Palanivel Veeramuthuvel (born 22 October 1976) is an Indian aerospace engineer and scientist who works for the Indian Space Research Organisation. He served as the project director of the Chandrayaan-3 mission.

==Early life and education==
P Veeramuthuvel was born on 22 October 1976 in Viluppuram, Tamil Nadu, India. He attended the railway school in Villupuram and earned a diploma in mechanical engineering from Ezhumalai Polytechnic College, Villupuram. He attended Sri Sai Ram Engineering College in Chennai for his BTech degree in Mechanical Engineering and then NIT Trichy for his MTech degree. He further on completed his PhD at IIT Madras from 2011 to 2015.

==Career==
Veeramuthuvel joined Lakshmi Engineering Works, Coimbatore as a senior engineer. He then joined the rotary wing research and design center of the helicopter division of Hindustan Aeronautics Limited Bangalore. He joined ISRO in 2004, where he worked on multiple projects and held various responsibilities, including planning for the second Mars Orbiter Mission. In parallel, he completed post-graduate studies at the IIT Madras.

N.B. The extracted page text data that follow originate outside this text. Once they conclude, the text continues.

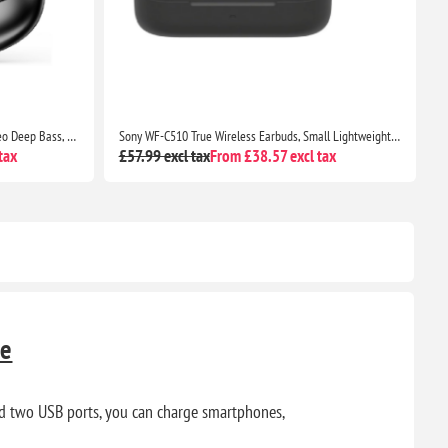
Sony WF-C510 True Wireless Earbuds, Small Lightweight Bluetooth In-Ear Headphones, Multipoint, IPX4, 22H Battery, Black
Soundcore P30i by Anker Noise Cancelling Earbuds, Strong ANC, Bass, 45H Playtime, Bluetooth 5.4, IP54, Green
tax
£40.89 excl tax
From £29.51 excl tax
£
te
nd two USB ports, you can charge smartphones,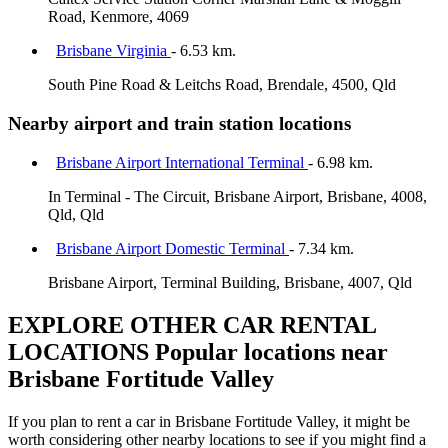
Road, Kenmore, 4069
Brisbane Virginia
- 6.53 km.
South Pine Road & Leitchs Road, Brendale, 4500, Qld
Nearby airport and train station locations
Brisbane Airport International Terminal
- 6.98 km.
In Terminal - The Circuit, Brisbane Airport, Brisbane, 4008,
Qld, Qld
Brisbane Airport Domestic Terminal
- 7.34 km.
Brisbane Airport, Terminal Building, Brisbane, 4007, Qld
EXPLORE OTHER CAR RENTAL
LOCATIONS
Popular locations near
Brisbane Fortitude Valley
If you plan to rent a car in Brisbane Fortitude Valley, it might be
worth considering other nearby locations to see if you might find a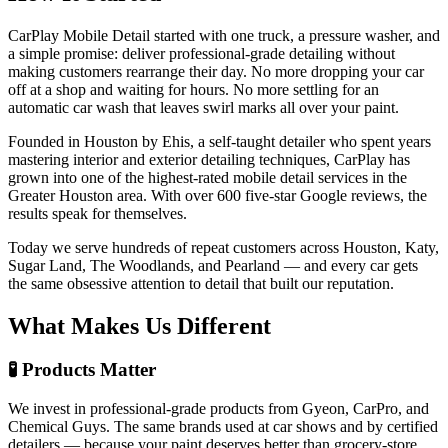
CarPlay Mobile Detail started with one truck, a pressure washer, and
a simple promise: deliver professional-grade detailing without
making customers rearrange their day. No more dropping your car
off at a shop and waiting for hours. No more settling for an
automatic car wash that leaves swirl marks all over your paint.
Founded in Houston by Ehis, a self-taught detailer who spent years
mastering interior and exterior detailing techniques, CarPlay has
grown into one of the highest-rated mobile detail services in the
Greater Houston area. With over 600 five-star Google reviews, the
results speak for themselves.
Today we serve hundreds of repeat customers across Houston, Katy,
Sugar Land, The Woodlands, and Pearland — and every car gets
the same obsessive attention to detail that built our reputation.
What Makes Us Different
🧪 Products Matter
We invest in professional-grade products from Gyeon, CarPro, and
Chemical Guys. The same brands used at car shows and by certified
detailers — because your paint deserves better than grocery-store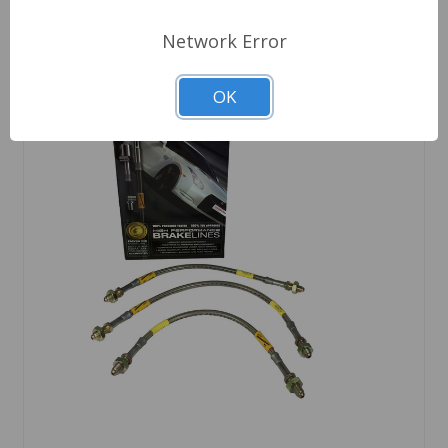
Network Error
OK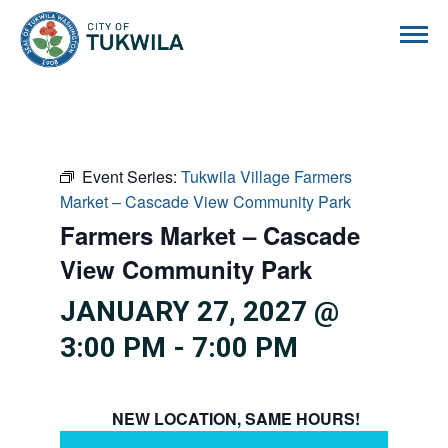
City of Tukwila
Event Series:
Tukwila Village Farmers
Market – Cascade View Community Park
Farmers Market – Cascade
View Community Park
JANUARY 27, 2027 @
3:00 PM
-
7:00 PM
NEW LOCATION, SAME HOURS!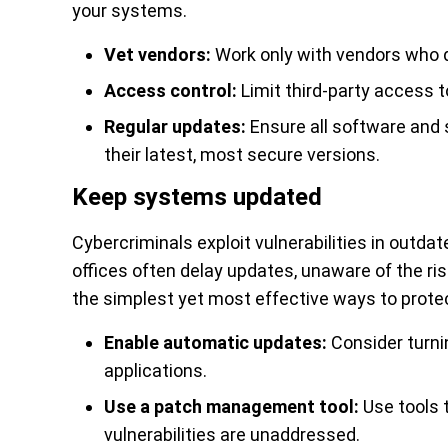
your systems.
Vet vendors:
Work only with vendors who 
Access control:
Limit third-party access to
Regular updates:
Ensure all software and s
their latest, most secure versions.
Keep systems updated
Cybercriminals exploit vulnerabilities in outd
offices often delay updates, unaware of the ri
the simplest yet most effective ways to prote
Enable automatic updates:
Consider turni
applications.
Use a patch management tool:
Use tools 
vulnerabilities are unaddressed.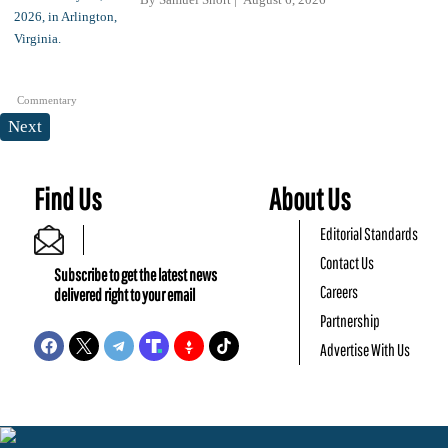
Commentary
Next
Find Us
About Us
Editorial Standards
Contact Us
Subscribe to get the latest news
Careers
delivered right to your email
Partnership
Advertise With Us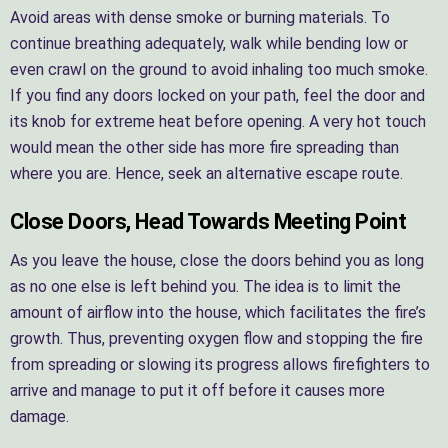
Avoid areas with dense smoke or burning materials. To
continue breathing adequately, walk while bending low or
even crawl on the ground to avoid inhaling too much smoke.
If you find any doors locked on your path, feel the door and
its knob for extreme heat before opening. A very hot touch
would mean the other side has more fire spreading than
where you are. Hence, seek an alternative escape route.
Close Doors, Head Towards Meeting Point
As you leave the house, close the doors behind you as long
as no one else is left behind you. The idea is to limit the
amount of airflow into the house, which facilitates the fire’s
growth. Thus, preventing oxygen flow and stopping the fire
from spreading or slowing its progress allows firefighters to
arrive and manage to put it off before it causes more
damage.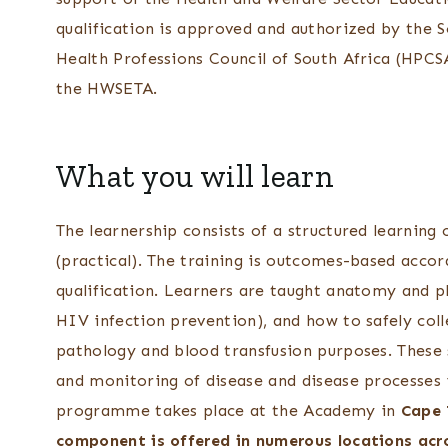
qualification is approved and authorized by the 
Health Professions Council of South Africa (HPCSA
the HWSETA.
What you will learn
The learnership consists of a structured learnin
(practical). The training is outcomes-based accor
qualification. Learners are taught anatomy and ph
HIV infection prevention), and how to safely col
pathology and blood transfusion purposes. These 
and monitoring of disease and disease processes
programme takes place at the Academy in
Cape 
component is offered in numerous locations acr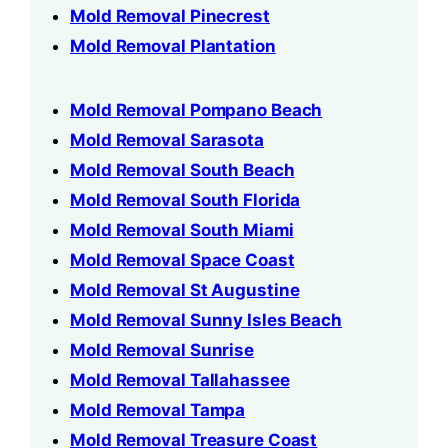
Mold Removal Pinecrest
Mold Removal Plantation
Mold Removal Pompano Beach
Mold Removal Sarasota
Mold Removal South Beach
Mold Removal South Florida
Mold Removal South Miami
Mold Removal Space Coast
Mold Removal St Augustine
Mold Removal Sunny Isles Beach
Mold Removal Sunrise
Mold Removal Tallahassee
Mold Removal Tampa
Mold Removal Treasure Coast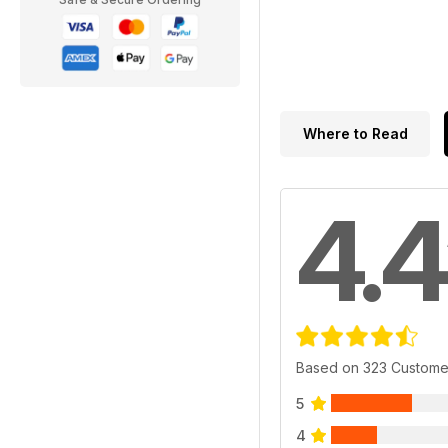
Where to Read
4.4
Based on 323 Custome
5
4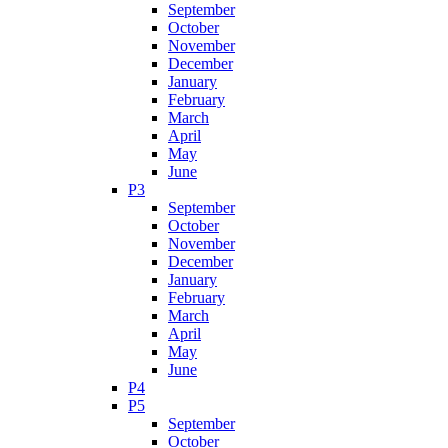
September
October
November
December
January
February
March
April
May
June
P3
September
October
November
December
January
February
March
April
May
June
P4
P5
September
October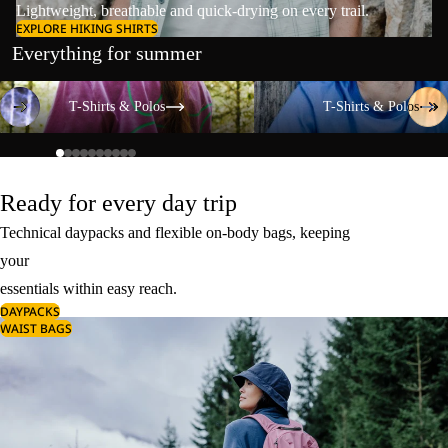
Lightweight, breathable and quick-drying on every trail.
EXPLORE HIKING SHIRTS
Everything for summer
T-Shirts & Polos
T-Shirts & Polos
T-Shirts & Polos
T-Shirts & Polos
Ready for every day trip
Technical daypacks and flexible on-body bags, keeping
your
essentials within easy reach.
DAYPACKS
WAIST BAGS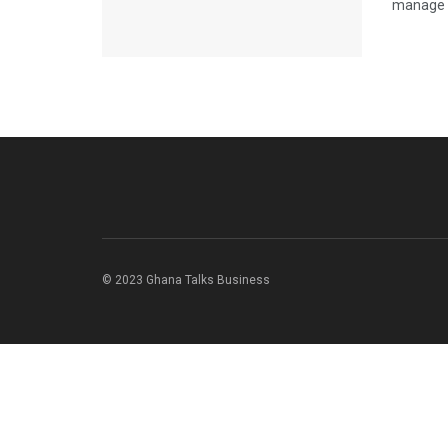
manage y
© 2023 Ghana Talks Business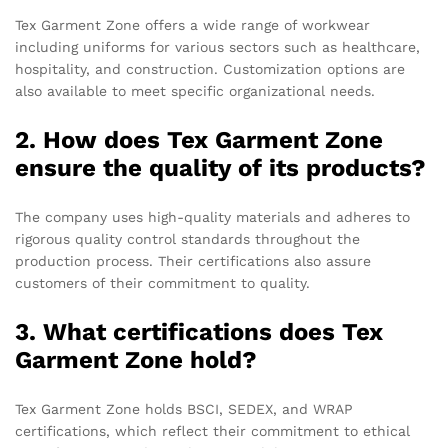
Tex Garment Zone offers a wide range of workwear
including uniforms for various sectors such as healthcare,
hospitality, and construction. Customization options are
also available to meet specific organizational needs.
2. How does Tex Garment Zone
ensure the quality of its products?
The company uses high-quality materials and adheres to
rigorous quality control standards throughout the
production process. Their certifications also assure
customers of their commitment to quality.
3. What certifications does Tex
Garment Zone hold?
Tex Garment Zone holds BSCI, SEDEX, and WRAP
certifications, which reflect their commitment to ethical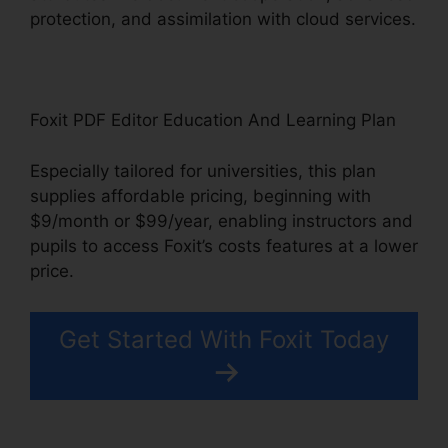
protection, and assimilation with cloud services.
Foxit PDF Editor Education And Learning Plan
Especially tailored for universities, this plan
supplies affordable pricing, beginning with
$9/month or $99/year, enabling instructors and
pupils to access Foxit’s costs features at a lower
price.
Get Started With Foxit Today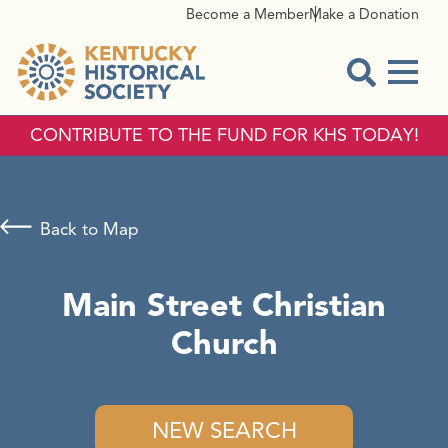
Become a Member
Make a Donation
Menu
Open Sear
CONTRIBUTE TO THE FUND FOR KHS TODAY!
Back to Map
Main Street Christian
Church
NEW SEARCH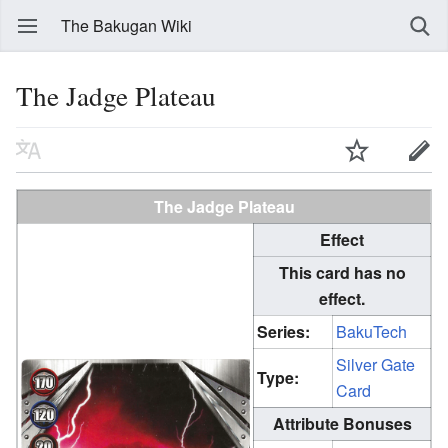
The Bakugan Wiki
The Jadge Plateau
The Jadge Plateau
Effect
This card has no
effect.
Series:
BakuTech
Silver Gate
Type:
Card
Attribute Bonuses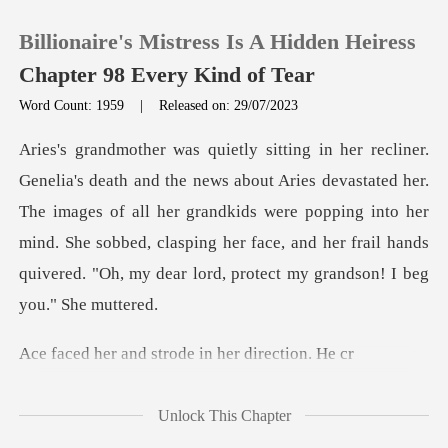
Billionaire's Mistress Is A Hidden Heiress
Chapter 98 Every Kind of Tear
Word Count: 1959
|
Released on: 29/07/2023
0
vastated her.
TOP UP
The images of all her grandkids were popping into her
mind. She sobbed, clasping her f
Reading History
Sign out
d strode in her
Get the APP
Unlock This Chapter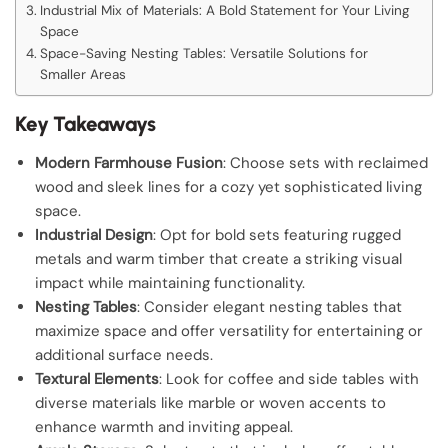
Industrial Mix of Materials: A Bold Statement for Your Living
Space
Space-Saving Nesting Tables: Versatile Solutions for
Smaller Areas
Key Takeaways
Modern Farmhouse Fusion
: Choose sets with reclaimed
wood and sleek lines for a cozy yet sophisticated living
space.
Industrial Design
: Opt for bold sets featuring rugged
metals and warm timber that create a striking visual
impact while maintaining functionality.
Nesting Tables
: Consider elegant nesting tables that
maximize space and offer versatility for entertaining or
additional surface needs.
Textural Elements
: Look for coffee and side tables with
diverse materials like marble or woven accents to
enhance warmth and inviting appeal.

Veeramuthuvel has served as the deputy director of the ISRO's main office's Space Infrastructure Programme. In 2019, he was appointed as the director of the Chandrayaan 3 mission. He succeeded Muthayya Vanitha, who oversaw the Chandrayaan-2 mission as its project director. He was also instrumental in the Chandrayaan-2 mission, coordinating with NASA on the project's prospects and science.